INSTRUCTIONS TO FOLLOW
Give back, exactly as written, the lines from the beginning of the listing through the one that contains "calls. She prefers".

-------- DATA PROVIDED --------

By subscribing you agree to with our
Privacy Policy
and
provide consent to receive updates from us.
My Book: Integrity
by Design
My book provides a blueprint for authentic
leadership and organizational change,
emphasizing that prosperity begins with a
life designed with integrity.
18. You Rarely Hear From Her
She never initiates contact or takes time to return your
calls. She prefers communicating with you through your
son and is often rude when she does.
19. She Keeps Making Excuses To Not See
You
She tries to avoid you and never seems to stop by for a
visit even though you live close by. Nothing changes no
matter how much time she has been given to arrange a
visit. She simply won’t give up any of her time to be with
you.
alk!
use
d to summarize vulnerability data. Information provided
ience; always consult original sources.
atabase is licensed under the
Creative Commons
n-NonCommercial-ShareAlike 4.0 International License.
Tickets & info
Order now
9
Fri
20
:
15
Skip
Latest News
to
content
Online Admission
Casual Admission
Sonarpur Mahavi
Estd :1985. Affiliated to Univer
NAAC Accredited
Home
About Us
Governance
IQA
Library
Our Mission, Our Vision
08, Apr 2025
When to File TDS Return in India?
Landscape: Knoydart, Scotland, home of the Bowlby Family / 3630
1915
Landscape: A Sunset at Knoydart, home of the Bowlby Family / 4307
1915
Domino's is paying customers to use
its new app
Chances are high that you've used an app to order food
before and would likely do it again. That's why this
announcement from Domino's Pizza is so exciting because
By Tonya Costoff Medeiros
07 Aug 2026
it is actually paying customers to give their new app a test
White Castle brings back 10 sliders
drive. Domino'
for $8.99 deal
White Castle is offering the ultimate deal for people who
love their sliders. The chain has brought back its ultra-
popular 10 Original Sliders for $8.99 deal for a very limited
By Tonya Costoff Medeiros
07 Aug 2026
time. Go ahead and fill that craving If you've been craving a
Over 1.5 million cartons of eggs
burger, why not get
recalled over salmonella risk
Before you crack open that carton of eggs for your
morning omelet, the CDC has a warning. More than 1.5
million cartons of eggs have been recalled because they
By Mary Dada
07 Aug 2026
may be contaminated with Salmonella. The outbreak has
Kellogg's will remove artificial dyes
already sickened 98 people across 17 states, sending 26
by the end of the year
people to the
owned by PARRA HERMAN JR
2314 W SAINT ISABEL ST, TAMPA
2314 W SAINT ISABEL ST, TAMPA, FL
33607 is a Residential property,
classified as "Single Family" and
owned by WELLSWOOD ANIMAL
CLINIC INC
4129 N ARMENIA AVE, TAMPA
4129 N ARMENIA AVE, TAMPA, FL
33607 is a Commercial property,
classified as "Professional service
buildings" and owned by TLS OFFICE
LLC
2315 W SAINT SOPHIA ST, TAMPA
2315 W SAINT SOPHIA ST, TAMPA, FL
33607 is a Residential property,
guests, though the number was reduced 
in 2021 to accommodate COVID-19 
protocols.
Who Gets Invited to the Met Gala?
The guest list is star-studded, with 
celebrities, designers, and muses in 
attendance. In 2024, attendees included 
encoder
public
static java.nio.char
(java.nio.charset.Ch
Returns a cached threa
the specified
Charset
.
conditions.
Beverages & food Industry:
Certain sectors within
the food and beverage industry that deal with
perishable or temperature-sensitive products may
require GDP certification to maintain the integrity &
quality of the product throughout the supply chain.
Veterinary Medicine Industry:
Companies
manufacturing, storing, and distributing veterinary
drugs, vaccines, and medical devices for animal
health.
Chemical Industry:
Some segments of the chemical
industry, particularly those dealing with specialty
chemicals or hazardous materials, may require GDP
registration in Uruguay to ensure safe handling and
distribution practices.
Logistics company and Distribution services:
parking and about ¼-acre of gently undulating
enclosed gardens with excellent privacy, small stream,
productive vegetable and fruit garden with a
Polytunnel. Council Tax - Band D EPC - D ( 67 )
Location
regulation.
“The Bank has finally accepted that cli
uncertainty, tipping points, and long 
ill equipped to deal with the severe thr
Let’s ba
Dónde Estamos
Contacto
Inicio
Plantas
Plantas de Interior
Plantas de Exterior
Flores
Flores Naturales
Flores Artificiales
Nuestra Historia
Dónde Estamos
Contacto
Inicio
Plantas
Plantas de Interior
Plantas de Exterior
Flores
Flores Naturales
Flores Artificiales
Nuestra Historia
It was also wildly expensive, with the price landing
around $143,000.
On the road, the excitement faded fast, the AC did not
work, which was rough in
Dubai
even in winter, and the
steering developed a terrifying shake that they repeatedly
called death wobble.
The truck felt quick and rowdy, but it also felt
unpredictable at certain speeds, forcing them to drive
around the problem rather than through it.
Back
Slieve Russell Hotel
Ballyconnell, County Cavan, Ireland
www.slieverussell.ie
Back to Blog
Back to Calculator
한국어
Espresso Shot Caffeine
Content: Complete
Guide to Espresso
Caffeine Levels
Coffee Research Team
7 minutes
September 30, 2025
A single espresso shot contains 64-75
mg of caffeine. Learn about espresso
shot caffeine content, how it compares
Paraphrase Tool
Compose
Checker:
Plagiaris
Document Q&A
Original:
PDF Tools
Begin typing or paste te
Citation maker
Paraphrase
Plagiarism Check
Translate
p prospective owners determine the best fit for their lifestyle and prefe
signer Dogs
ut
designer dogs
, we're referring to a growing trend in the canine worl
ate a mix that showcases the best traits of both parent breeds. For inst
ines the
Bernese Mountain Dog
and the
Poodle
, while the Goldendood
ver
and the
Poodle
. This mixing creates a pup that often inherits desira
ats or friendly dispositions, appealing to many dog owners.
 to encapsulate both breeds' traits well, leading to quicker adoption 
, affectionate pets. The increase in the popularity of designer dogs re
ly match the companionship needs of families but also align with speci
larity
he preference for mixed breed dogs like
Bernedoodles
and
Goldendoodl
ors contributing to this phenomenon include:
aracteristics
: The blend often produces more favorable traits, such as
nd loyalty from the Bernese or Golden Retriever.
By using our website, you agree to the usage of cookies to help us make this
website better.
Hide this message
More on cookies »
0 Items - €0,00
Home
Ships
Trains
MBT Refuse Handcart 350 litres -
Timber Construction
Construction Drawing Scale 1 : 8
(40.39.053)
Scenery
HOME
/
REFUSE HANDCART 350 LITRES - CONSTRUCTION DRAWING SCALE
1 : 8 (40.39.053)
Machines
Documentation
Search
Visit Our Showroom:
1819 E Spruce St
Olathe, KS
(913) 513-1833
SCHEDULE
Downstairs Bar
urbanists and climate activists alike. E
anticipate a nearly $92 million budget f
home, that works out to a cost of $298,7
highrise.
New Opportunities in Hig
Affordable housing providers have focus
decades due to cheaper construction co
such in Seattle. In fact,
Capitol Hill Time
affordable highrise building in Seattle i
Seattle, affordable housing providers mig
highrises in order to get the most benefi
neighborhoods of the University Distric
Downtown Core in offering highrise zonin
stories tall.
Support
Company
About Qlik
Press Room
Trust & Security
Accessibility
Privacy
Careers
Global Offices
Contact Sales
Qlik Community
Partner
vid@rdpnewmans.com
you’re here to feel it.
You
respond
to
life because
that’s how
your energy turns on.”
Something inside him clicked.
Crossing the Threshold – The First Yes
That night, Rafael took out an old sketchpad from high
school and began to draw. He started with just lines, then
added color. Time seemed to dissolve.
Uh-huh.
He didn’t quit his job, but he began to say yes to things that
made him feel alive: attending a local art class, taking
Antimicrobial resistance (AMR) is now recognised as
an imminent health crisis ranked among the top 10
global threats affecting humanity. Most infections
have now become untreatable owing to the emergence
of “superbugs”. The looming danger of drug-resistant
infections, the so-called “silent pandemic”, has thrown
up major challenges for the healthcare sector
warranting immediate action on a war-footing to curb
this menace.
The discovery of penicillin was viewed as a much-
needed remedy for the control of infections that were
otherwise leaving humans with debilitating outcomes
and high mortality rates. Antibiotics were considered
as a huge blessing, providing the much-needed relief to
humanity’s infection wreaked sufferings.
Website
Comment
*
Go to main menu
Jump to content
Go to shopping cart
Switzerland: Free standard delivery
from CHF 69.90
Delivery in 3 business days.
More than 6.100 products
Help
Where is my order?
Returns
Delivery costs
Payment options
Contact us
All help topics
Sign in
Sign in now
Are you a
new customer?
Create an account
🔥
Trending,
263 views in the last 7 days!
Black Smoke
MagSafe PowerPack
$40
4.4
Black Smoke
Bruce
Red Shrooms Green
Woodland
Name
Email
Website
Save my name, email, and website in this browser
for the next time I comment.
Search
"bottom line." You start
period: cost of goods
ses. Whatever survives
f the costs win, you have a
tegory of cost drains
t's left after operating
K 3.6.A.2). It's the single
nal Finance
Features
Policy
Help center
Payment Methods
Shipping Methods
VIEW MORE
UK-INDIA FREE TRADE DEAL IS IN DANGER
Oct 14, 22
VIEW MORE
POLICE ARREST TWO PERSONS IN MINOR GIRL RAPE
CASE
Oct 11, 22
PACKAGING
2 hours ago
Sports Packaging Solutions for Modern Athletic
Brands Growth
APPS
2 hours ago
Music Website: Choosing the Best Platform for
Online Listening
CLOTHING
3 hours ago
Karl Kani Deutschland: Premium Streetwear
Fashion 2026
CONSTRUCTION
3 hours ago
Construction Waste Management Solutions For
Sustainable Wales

--------

EXPECTED OUTPUT
By subscribing you agree to with our
Privacy Policy
and
provide consent to receive updates from us.
My Book: Integrity
by Design
My book provides a blueprint for authentic
leadership and organizational change,
emphasizing that prosperity begins with a
life designed with integrity.
18. You Rarely Hear From Her
She never initiates contact or takes time to return your
calls. She prefers communicating with you through your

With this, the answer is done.